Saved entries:

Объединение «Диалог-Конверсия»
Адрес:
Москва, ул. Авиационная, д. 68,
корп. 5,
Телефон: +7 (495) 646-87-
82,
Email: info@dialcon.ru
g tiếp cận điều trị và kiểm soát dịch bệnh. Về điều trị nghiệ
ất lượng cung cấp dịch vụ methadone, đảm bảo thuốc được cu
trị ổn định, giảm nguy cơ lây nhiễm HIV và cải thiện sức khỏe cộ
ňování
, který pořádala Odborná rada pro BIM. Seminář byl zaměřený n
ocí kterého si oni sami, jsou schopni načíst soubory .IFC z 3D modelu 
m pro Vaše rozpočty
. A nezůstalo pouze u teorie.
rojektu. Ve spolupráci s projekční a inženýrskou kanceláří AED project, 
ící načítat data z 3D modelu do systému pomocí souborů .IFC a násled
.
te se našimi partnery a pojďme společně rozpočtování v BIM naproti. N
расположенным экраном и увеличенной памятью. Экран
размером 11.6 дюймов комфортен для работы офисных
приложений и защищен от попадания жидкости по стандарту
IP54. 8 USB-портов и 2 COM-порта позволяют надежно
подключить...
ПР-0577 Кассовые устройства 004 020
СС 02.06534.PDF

==

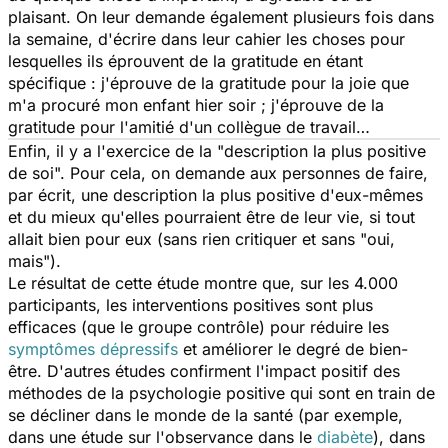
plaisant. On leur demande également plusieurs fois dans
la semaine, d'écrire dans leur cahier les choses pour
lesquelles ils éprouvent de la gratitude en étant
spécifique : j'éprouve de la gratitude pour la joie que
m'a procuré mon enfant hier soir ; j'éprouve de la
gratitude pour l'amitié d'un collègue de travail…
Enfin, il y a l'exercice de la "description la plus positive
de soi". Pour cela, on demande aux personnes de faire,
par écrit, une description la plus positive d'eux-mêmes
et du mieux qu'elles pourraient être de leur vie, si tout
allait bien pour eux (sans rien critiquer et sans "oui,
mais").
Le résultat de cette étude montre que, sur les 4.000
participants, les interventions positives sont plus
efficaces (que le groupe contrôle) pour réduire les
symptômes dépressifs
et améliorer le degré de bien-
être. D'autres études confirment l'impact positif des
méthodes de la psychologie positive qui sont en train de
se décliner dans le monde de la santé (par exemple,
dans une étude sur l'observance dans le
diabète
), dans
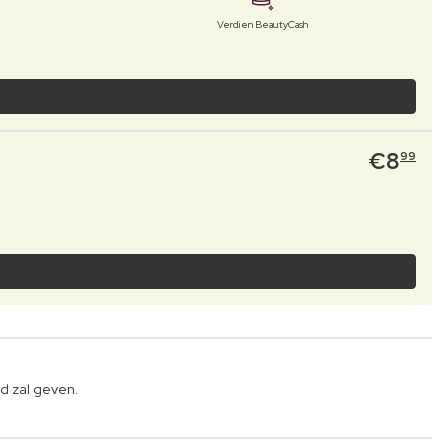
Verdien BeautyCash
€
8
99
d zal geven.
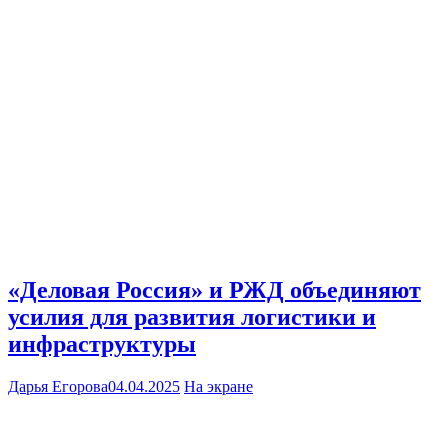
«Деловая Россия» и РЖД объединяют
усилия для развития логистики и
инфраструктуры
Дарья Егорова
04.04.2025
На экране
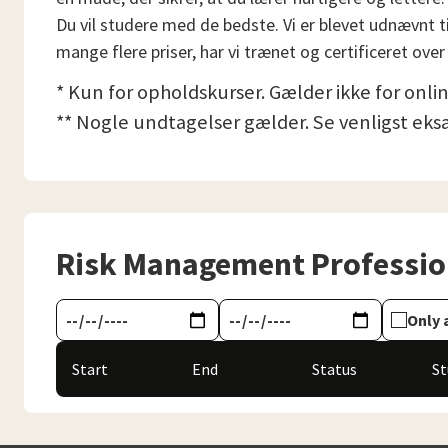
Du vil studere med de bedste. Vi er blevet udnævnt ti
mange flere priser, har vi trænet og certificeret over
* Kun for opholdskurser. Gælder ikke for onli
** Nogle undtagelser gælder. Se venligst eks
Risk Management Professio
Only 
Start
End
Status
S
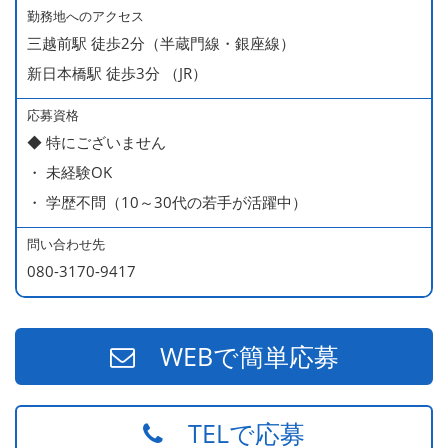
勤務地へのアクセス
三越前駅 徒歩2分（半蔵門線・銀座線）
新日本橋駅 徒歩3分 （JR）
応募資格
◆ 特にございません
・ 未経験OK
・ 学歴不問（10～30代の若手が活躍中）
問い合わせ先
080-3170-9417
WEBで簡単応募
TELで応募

• WHAT NEEDS TO BE DONE:
Return, unchanged, the run of lines above that opens with the line containing "ocí kterého si" and closes with the line containing "rojektu. Ve spolupráci". Include both.

• WRITTEN ANSWER:
ocí kterého si oni sami, jsou schopni načíst soubory .IFC z 3D modelu 
m pro Vaše rozpočty
. A nezůstalo pouze u teorie.
rojektu. Ve spolupráci s projekční a inženýrskou kanceláří AED project, 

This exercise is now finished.